実際、ラティエスにはフェリオットの過去も、クレイグの過去も知る由は無い。彼女はただ漠然とした感覚で、フェリオットとクレイグの間を繋ぐ、共通項を見出したのだった。
フェリオットは耐えかねて、露呈した心の弱みを覆い隠すように、言葉を紡いだ。
「明日朝にはここを出発いたします故、今日はゆっくりお休みください。私は他に用がありますので失礼させていただきますが、後で迎えを出します」
「いえ、大丈夫よ。ここには思い入れがありますの……まさかあのお方にお会いできるとは、夢にも思いませんでしたわ」
ラティエスは呟きながら、楽しげにくるくると回りだした。しなやかなロープが快活に舞い、閑散とした食糧庫は、一転して王室の舞踏場になった。
「あの街に……帰るのね。恐ろしき、我が故郷へ……」
食糧庫を出る。外にはレイミアが待っていた。彼女は王と対面するなど畏れ多いということで、中までは同行しなかったのだ。
「フェリオットさん? どうしたんですか?」
「ん……何だ。何も言ってないぞ」
「暗い顔をしています。王とどんな話をされたんですか?」
察しの良い部下である。しかしフェリオットは己の過去について吐露する気にはなれない。
「大したことは話してない。さっさと行くぞ。明日にはここを退去するんだ。物資は全て運ばねばならない。今日は大仕事だぞ」
すると、遠く野営地の方角から、青年が一人歩いてきた。フェリオットはその佇まいから、直ぐに素性を見て取った。
「エルティス、どうしたんだ?」
悪友が一人。彼は先の戦いでは見なかったが、運良く生き延びたそうだ。大佐が死に、フェリオットに指揮権が移ったことをねたんでいるのは、言うまでもない。

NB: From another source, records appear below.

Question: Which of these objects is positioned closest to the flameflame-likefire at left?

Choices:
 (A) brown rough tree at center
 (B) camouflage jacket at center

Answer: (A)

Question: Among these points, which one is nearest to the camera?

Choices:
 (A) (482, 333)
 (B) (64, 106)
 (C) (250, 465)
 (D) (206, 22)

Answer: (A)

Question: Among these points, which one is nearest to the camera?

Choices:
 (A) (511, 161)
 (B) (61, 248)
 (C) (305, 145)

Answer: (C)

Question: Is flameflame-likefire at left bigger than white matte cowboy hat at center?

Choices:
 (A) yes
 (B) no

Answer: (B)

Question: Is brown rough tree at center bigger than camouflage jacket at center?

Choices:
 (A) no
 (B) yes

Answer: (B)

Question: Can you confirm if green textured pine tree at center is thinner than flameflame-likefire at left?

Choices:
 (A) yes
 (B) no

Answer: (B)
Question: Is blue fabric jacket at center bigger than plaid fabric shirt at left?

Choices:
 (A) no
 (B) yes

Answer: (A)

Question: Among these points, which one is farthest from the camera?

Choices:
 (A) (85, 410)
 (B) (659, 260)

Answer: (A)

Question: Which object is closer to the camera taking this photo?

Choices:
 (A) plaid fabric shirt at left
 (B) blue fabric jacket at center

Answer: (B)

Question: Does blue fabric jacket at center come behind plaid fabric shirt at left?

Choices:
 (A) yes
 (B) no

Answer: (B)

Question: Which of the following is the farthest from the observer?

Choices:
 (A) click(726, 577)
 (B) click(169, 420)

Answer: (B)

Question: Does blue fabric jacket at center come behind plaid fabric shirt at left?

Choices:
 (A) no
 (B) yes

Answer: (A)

「お前を探しに来てやったんだよ。皆が待ってるぜ、連隊長さん」
「いちいち言わんでもいい。それに正式には連隊長じゃないぞ。あくまで臨時だ。首都に戻ったら、別の誰かが連隊を指揮するだろう」
無論、フェリオットはそれをよしとするつもりはないが。彼の見せかけの言葉に、エルティスはかぶりを振った。

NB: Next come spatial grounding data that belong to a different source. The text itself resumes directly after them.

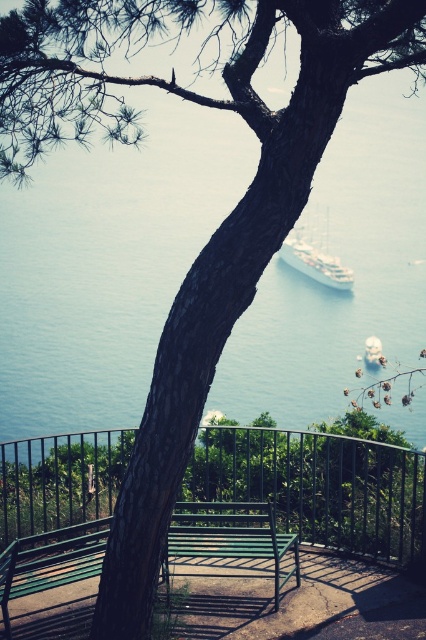 Between green metal bench at lower left and white glossy ship at center, which one appears on the left side from the viewer's perspective?

From the viewer's perspective, green metal bench at lower left appears more on the left side.

Is green metal bench at lower left positioned at the back of white glossy ship at center?

That is False.

Which is in front, point (28, 586) or point (307, 266)?

Positioned in front is point (28, 586).

The image size is (426, 640). What are the coordinates of `green metal bench at lower left` in the screenshot? It's located at (51, 561).

From the picture: Can you confirm if green metal bench at center is taller than green metal bench at lower left?

Yes, green metal bench at center is taller than green metal bench at lower left.

Which of these two, green metal bench at center or green metal bench at lower left, stands shorter?

green metal bench at lower left

Does point (282, 586) come behind point (89, 572)?

Yes, it is behind point (89, 572).

Identify the location of green metal bench at center. Image resolution: width=426 pixels, height=640 pixels. (230, 536).

Is green metal fence at center positioned at the back of green metal bench at lower left?

That is True.

Is point (400, 490) less distant than point (86, 541)?

That is False.

Where is `green metal fence at center`? The width and height of the screenshot is (426, 640). green metal fence at center is located at coordinates (319, 486). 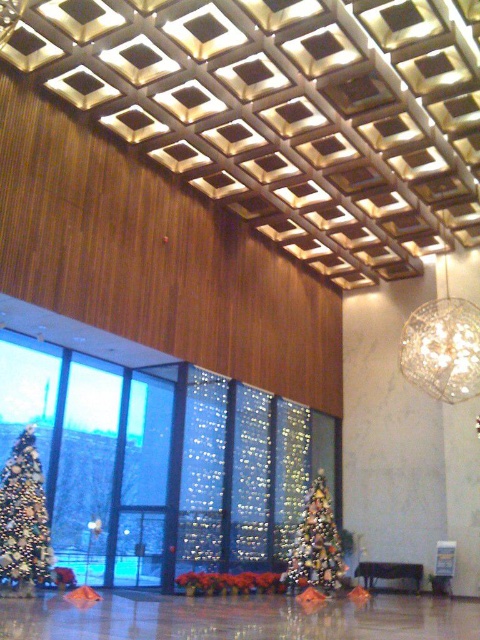 Is shiny gold christmas tree at left positioned at the back of shiny gold christmas tree at center?

That is False.

Between point (19, 502) and point (311, 486), which one is positioned in front?

Point (19, 502)

Image resolution: width=480 pixels, height=640 pixels. I want to click on shiny gold christmas tree at left, so click(24, 518). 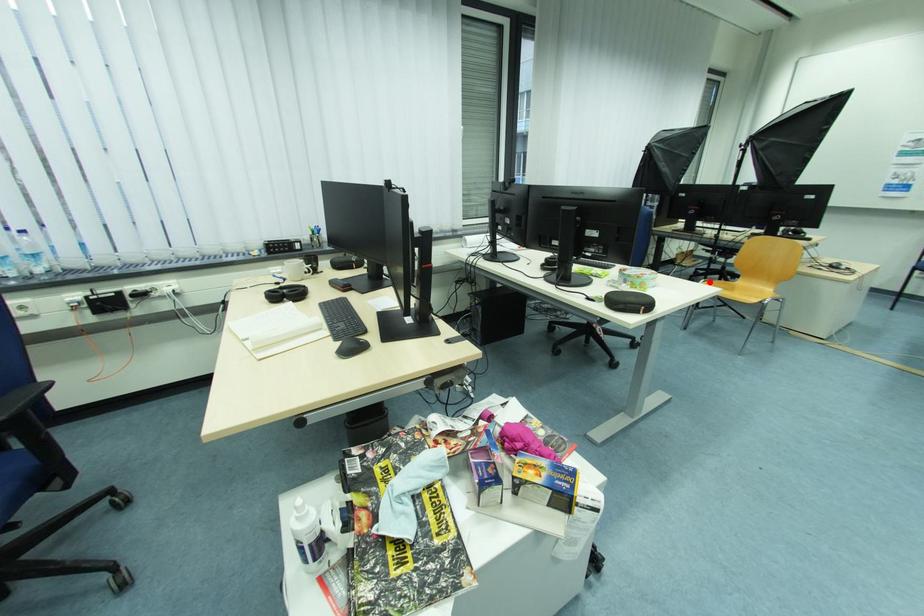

「馬鹿か。人が人に付き従うのは、役職とか、命令系統で定めれれてるからとか、そんな理由じゃないさ。皆、お前の腕に惚れ込んでるんだよ。そこの嬢ちゃんもな。だから命令に従う、お前の指示で命を投げ捨てる。悔しいがな、カリスマ性ってやつだよ。そう……本当に心を動かされたものの為じゃなきゃあ生き辛いってもんよ」
「エルティス?」
普段では全く見られない、ひどく大人びた、達観した言葉だった。いつもの彼の言葉は、空虚で、まるで真実味を感じさせない無意味なものだったが、今の言葉には彼の奥底に秘められた何かが少しだけ見えていた。
「何でもない。早く戻るぞ。連隊長」
「だから言うなって!」
レイミアの笑い声が聞こえ、彼女の顔を見やった。暫く戦いとは無縁になる。それが嬉しくて、真に幸福なのだろう。彼女の笑顔は、今までに無い、かけがえのないもののように、フェリオットには思われたのだった。